Sekalipun tidak ada data-data yang konkrit tentang jumlah ulama-ulama (ilmuwan) muslim secara terperinci di negara-negara barat, tetapi paling tidak mereka berjumlah puluhan ribu orang. Tetapi apalah artinya jumlah yang banyak ini, apabila mereka tidak bertolak cara berfikir yang Islami, tidak sensitif dengan masalah yang dihadapi ummat, tidak berusaha dan berfikir dan bagaimana ummat ini tegak kembali di mata bangsa-bangsa lain sebagaimana sedia kala??
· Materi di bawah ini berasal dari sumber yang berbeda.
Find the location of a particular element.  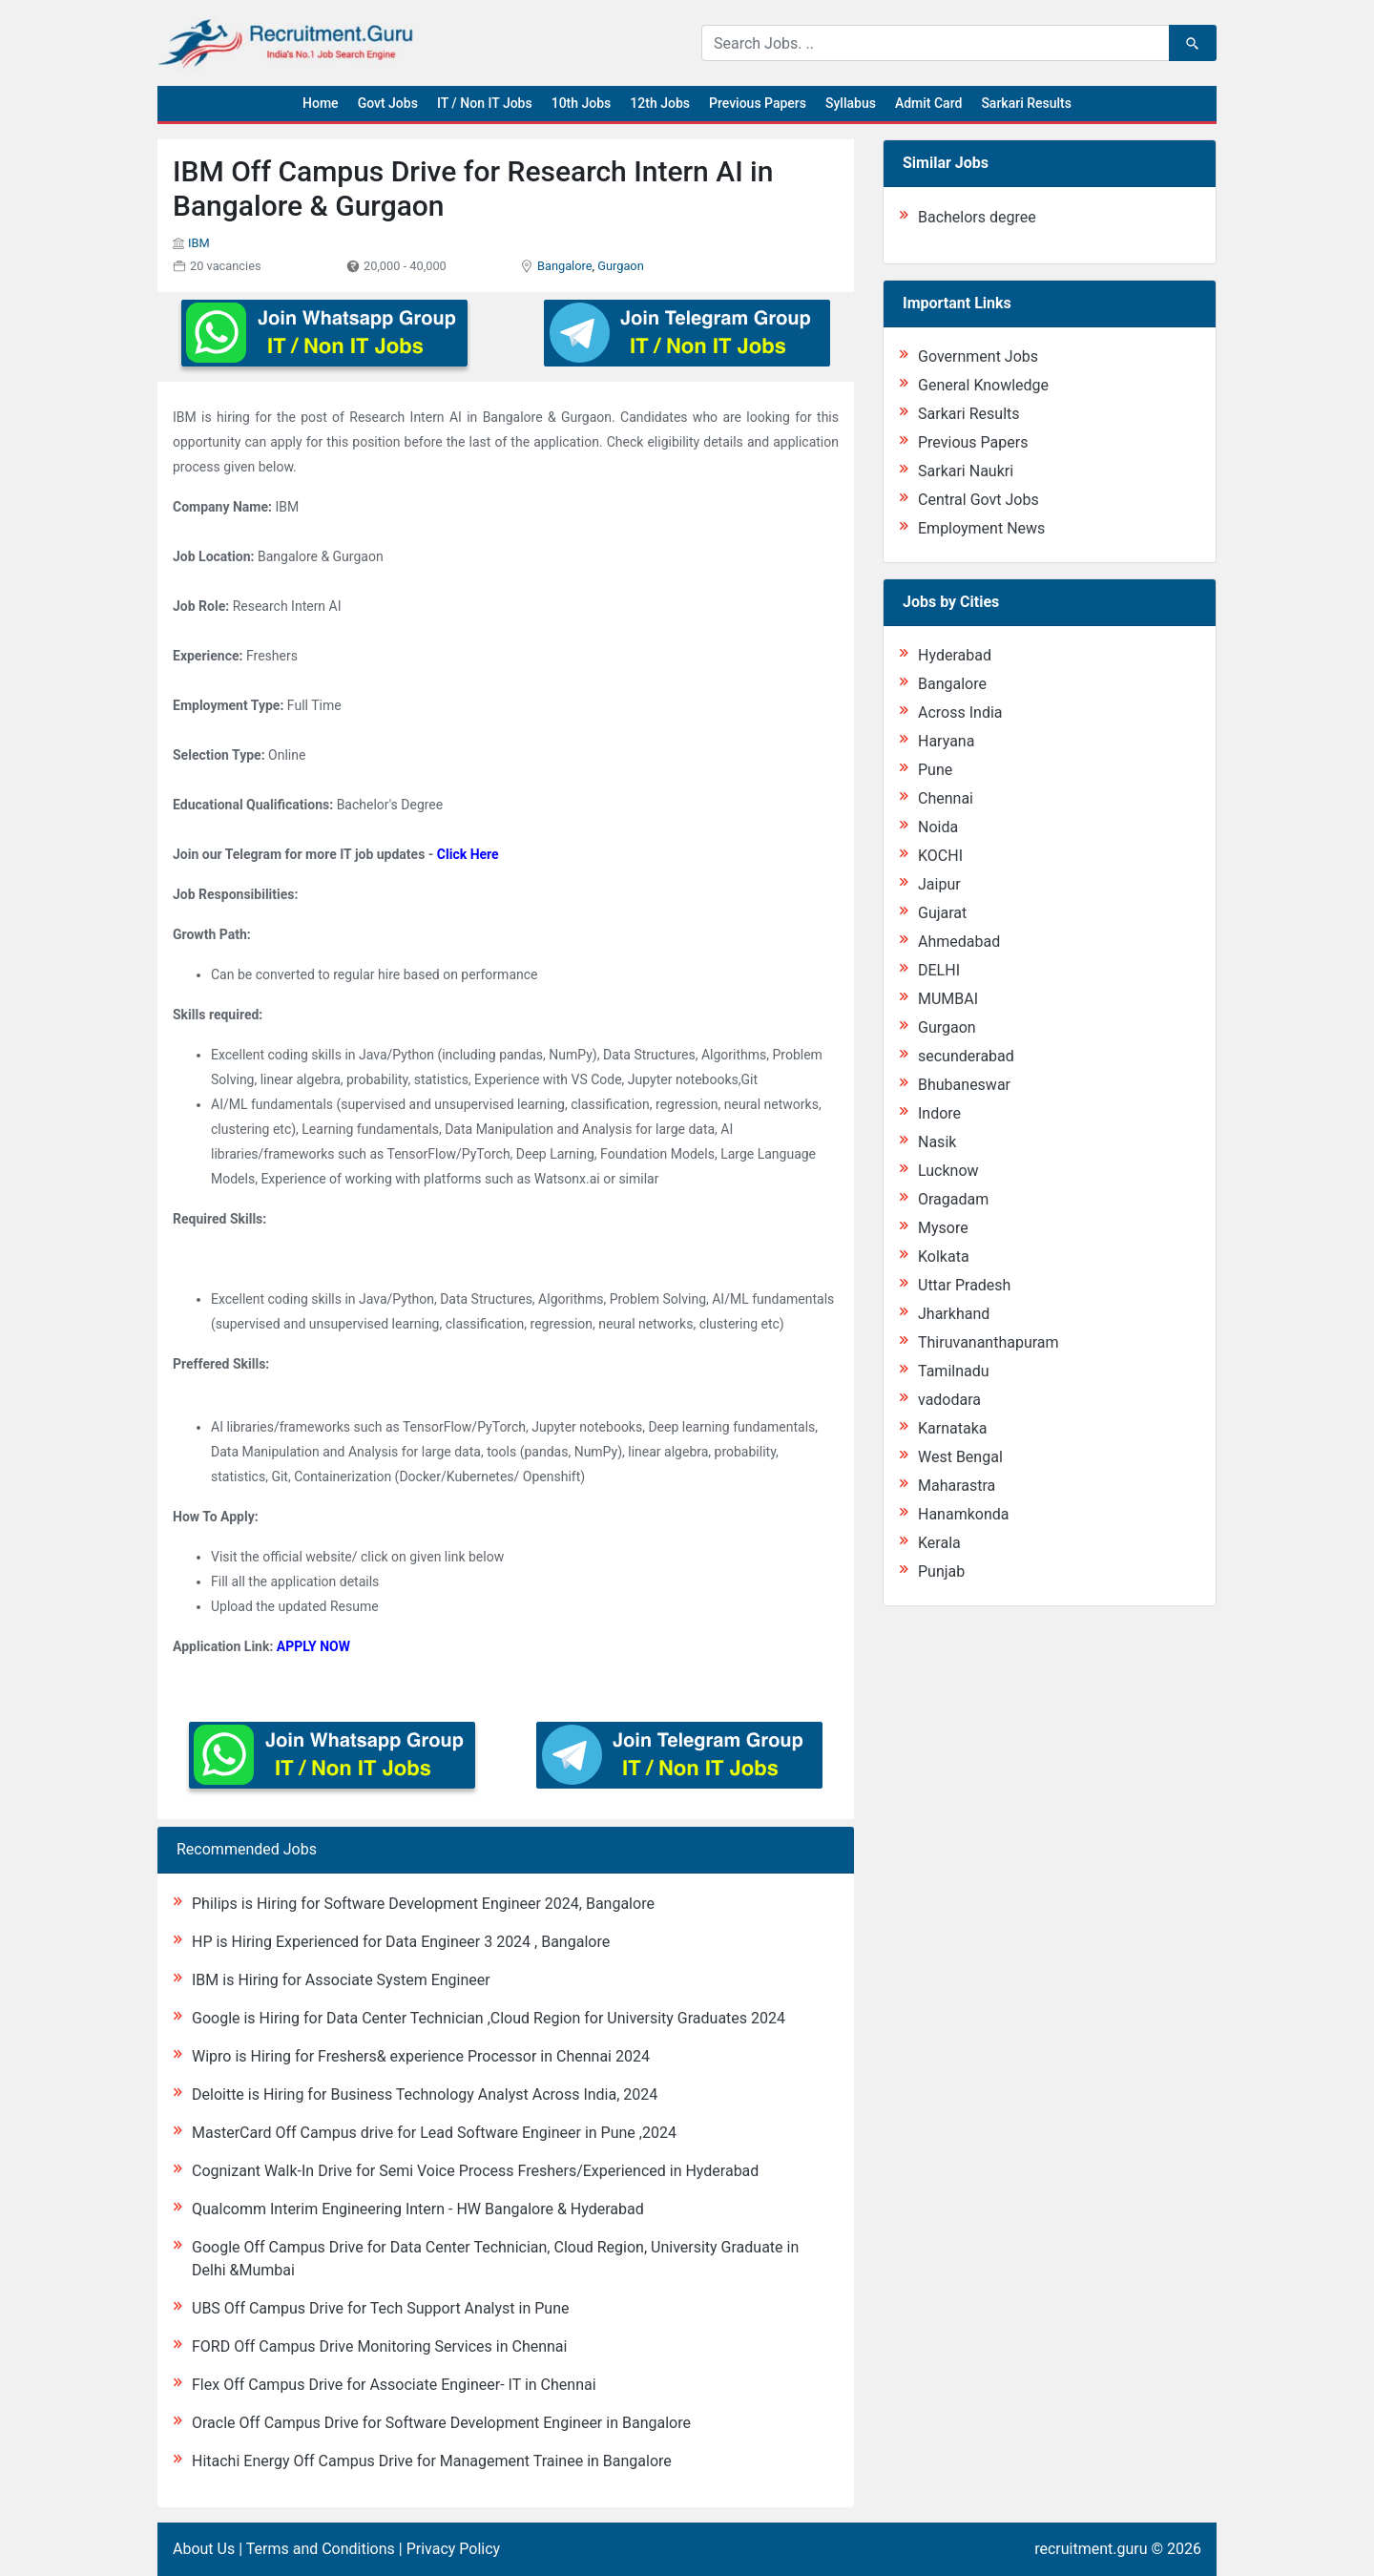 Home is located at coordinates (320, 103). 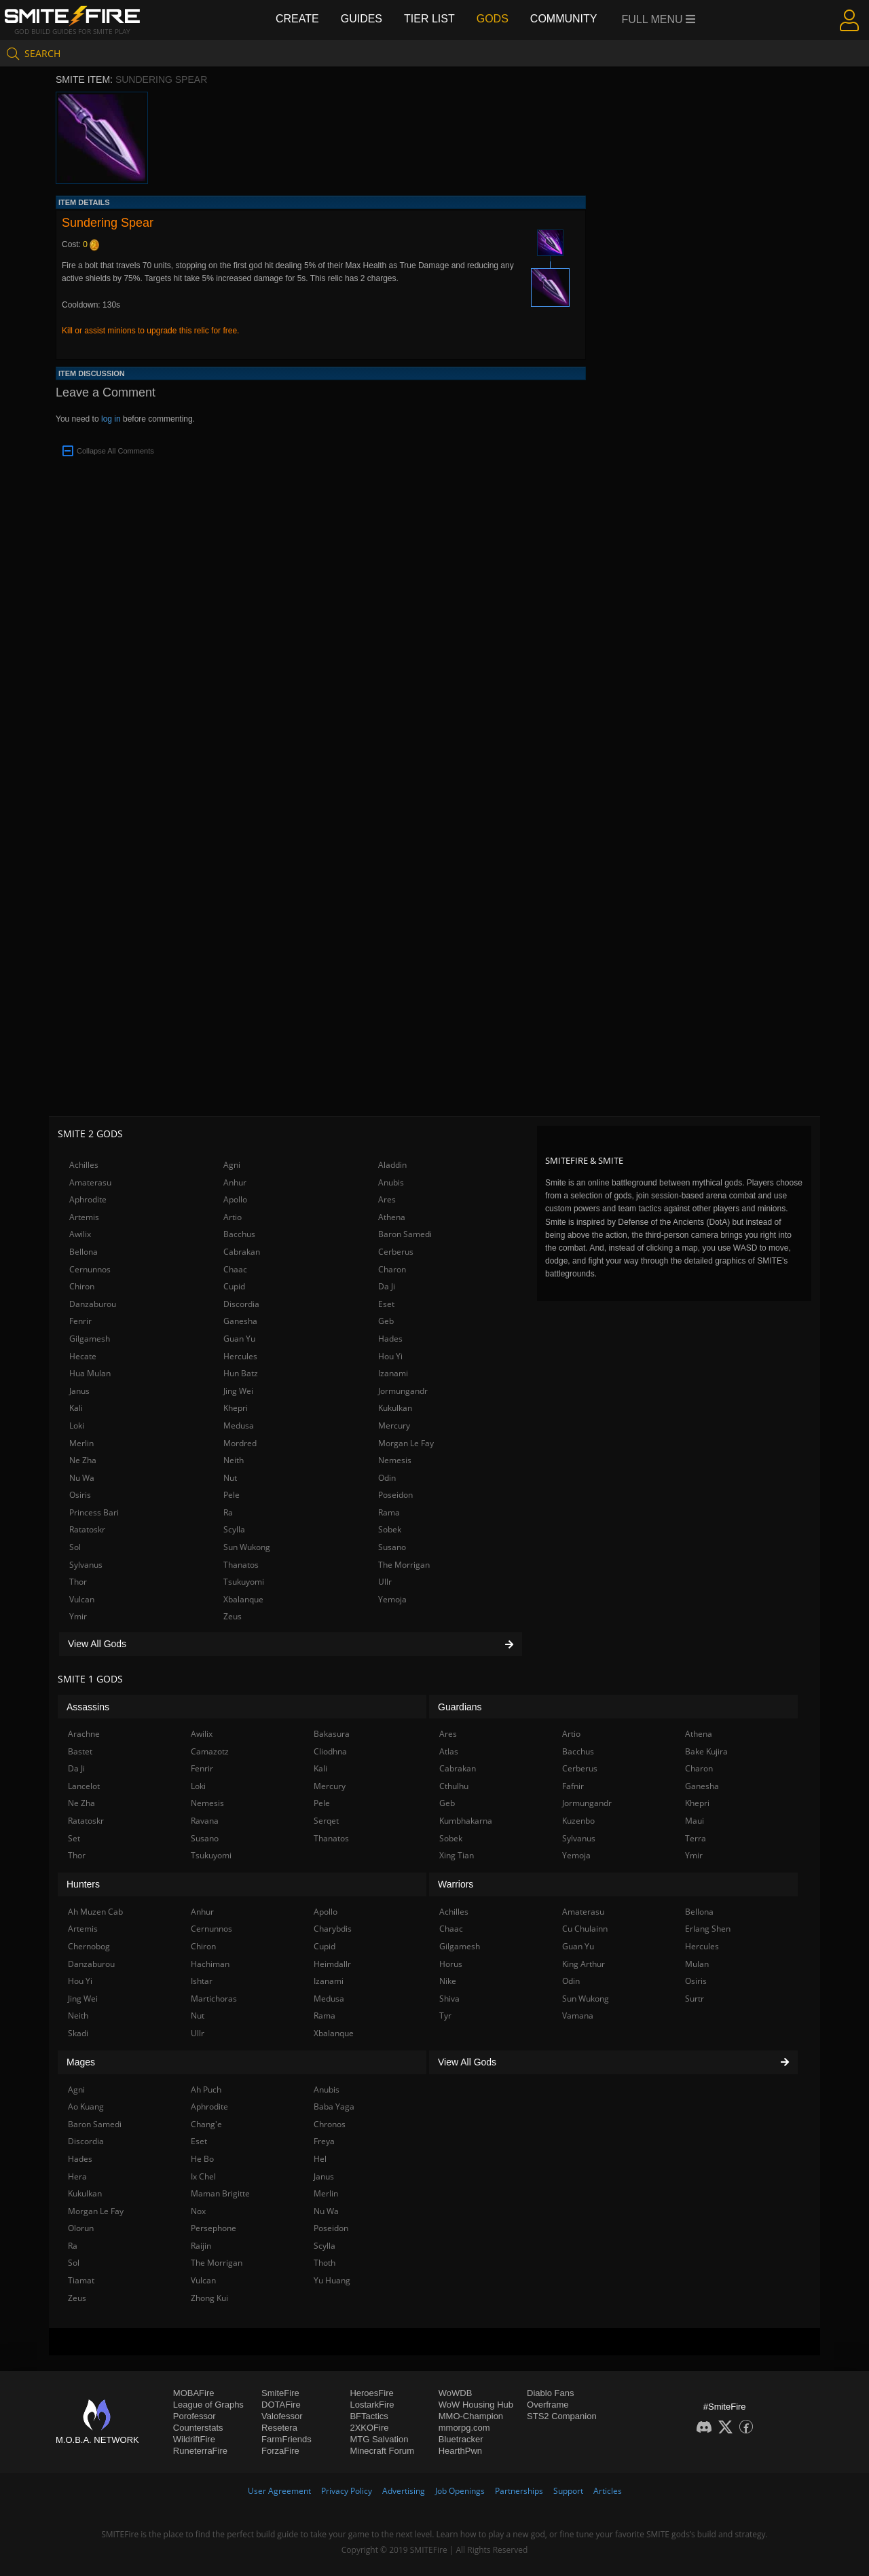 The image size is (869, 2576). Describe the element at coordinates (392, 1165) in the screenshot. I see `Aladdin` at that location.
Oleh karena itu barang kali kita harus mengatakan dengan perasaan pilu dan sedih bahwa lahan yang dimiliki ummat telah hilang kesuburannya untuk menghasilkan manusia-manusia besar, yaitu "Ulamaaul 'Amiluun", ulama yang berbuat demi tegaknya Islam, kecuali beberapa gelintir orang yang ditemukan disebahgian negeri Islam. Bahkan mereka yang kini berfikir tentang Islam, berbuat untuk Islam, dalam segi kehidupannya, sesungguhnya mereka belum dapat menandingi ulama-ulama terdahulu yang mempunyai kemampuan mencipta dan menemukan berbagai ilmu pengetahuan dalam waktu bersamaan, melahirkan ulama-ulama di berbagai cabang ilmu, kedoktoran, bahasa, falsafah, geografi, psikologi kimia, hadits, fiqih, sejarah, dan lain-lain, dan seorang dapat memiliki pelbagai macam bidang keahlian, dan seorang dapat memiliki pelbagai macam bidang keahlian. Diantara mereka seperti contoh Al 'Alimul kabir "Muwafiquddin Al Baghdadi", serta ratusan ribu ulama lain. Hal ini semacam belum pernah terjadi di muka bumi sebelum dan sesudahnya kecuali dalam diri orang-orang muslim.